Pourquoi il n’est pas possible de travailler deux ans de plus
Si, comme les autres salariés, les enseignants refusent la réforme Macron-Borne, c’est parce qu’elle est injustifiée, qu’elle est profondément injuste et aussi parce que les conditions de travail deviennent insupportables : toujours plus de classes en charge (en cinquante ans, le nombre a doublé pour un professeur de français en collège), toujours plus d’élèves (30 en collège, 35, 36 voire 37 en lycée), toujours plus de missions liées alors qu’un professeur certifié travaille déjà en moyenne 43 heures par semaine.
Contrairement à son étymologie, tripalium, instrument de torture à trois pieux, le travail ne doit pas être une expiation ( « tu gagneras ton pain à la sueur de ton front » ) pour racheter une prétendue faute ou un supposé « esprit de jouissance ». Il est un moyen pour améliorer le bien-être de la population, d’où les efforts des syndicats pour le réglementer par l’interdiction du travail des enfants, la limitation du temps de travail, l’amélioration des conditions de travail, le droit à la retraite…

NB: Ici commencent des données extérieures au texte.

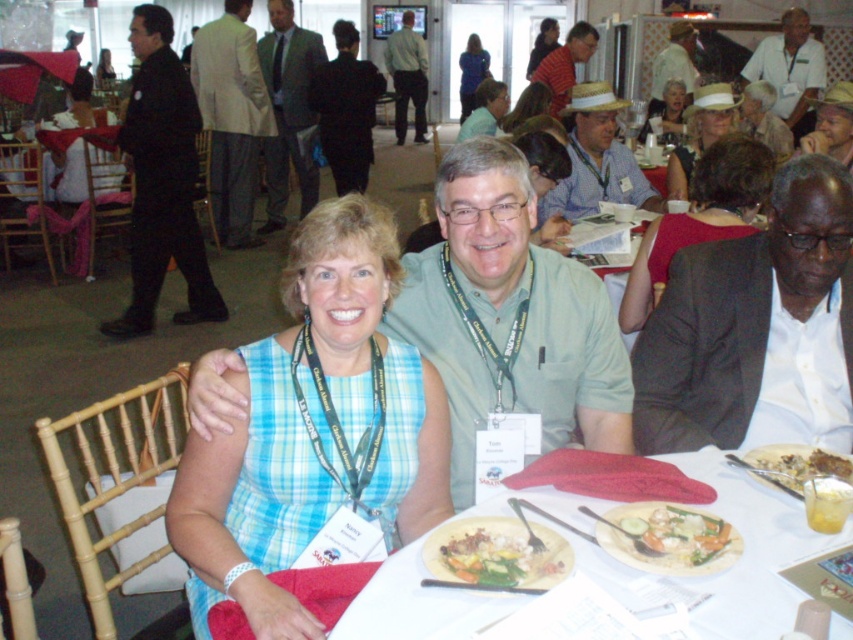 Does dark gray suit at right have a greater height compared to green textured suit at center?

No.

Consider the image. Is dark gray suit at right positioned in front of green textured suit at center?

Yes, dark gray suit at right is closer to the viewer.

Is point (726, 288) positioned in front of point (294, 128)?

Yes, it is in front of point (294, 128).

You are a GUI agent. You are given a task and a screenshot of the screen. Output one action in this format:
    pyautogui.click(x=<x>, y=<y>)
    Task: Click on the dark gray suit at right
    The image size is (853, 640).
    Given the screenshot: What is the action you would take?
    pyautogui.click(x=756, y=328)

Is matte black dress at center bigger than white straw hat at upper center?

Incorrect, matte black dress at center is not larger than white straw hat at upper center.

Can you confirm if matte black dress at center is wider than white straw hat at upper center?

In fact, matte black dress at center might be narrower than white straw hat at upper center.

Does point (657, 298) lie in front of point (712, 131)?

Yes, it is in front of point (712, 131).

Where is `matte black dress at center`? matte black dress at center is located at coordinates (699, 218).

Does blue plaid dress at center have a smaller size compared to matte gold necklace at upper center?

Indeed, blue plaid dress at center has a smaller size compared to matte gold necklace at upper center.

Who is taller, blue plaid dress at center or matte gold necklace at upper center?

With more height is blue plaid dress at center.

What do you see at coordinates (312, 428) in the screenshot? I see `blue plaid dress at center` at bounding box center [312, 428].

Find the location of `blue plaid dress at center`. blue plaid dress at center is located at coordinates (312, 428). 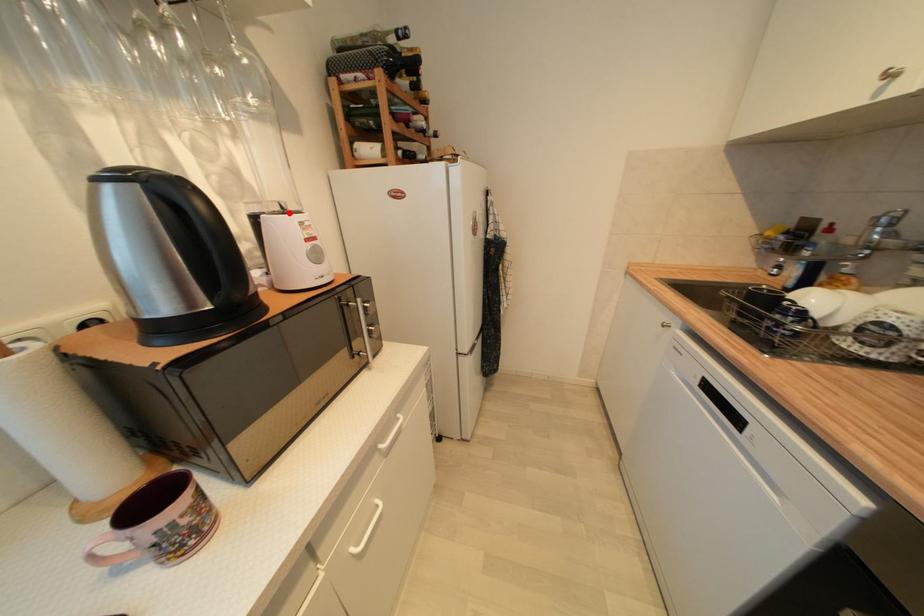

Ce ne sont pas les hommes qui doivent être au service du travail mais le travail au service des hommes. La réforme Macron-Borne tourne le dos à ce principe.
Elle prétend ignorer qu’une vraie revalorisation du travail passe par une vraie augmentation de salaire, augmentation de salaire qui permettra de financer les retraites par répartition.
Le pouvoir ne nous laisse pas d’autre choix, dès le 7 mars 2023, nous devons bloquer le pays :
– pour pérenniser le système par répartition,
– pour réhabiliter la valeur de notre travail,
– pour faire reconnaître notre dignité de salariés.
Nous ne nous laisserons pas « macroniser » notre retraite.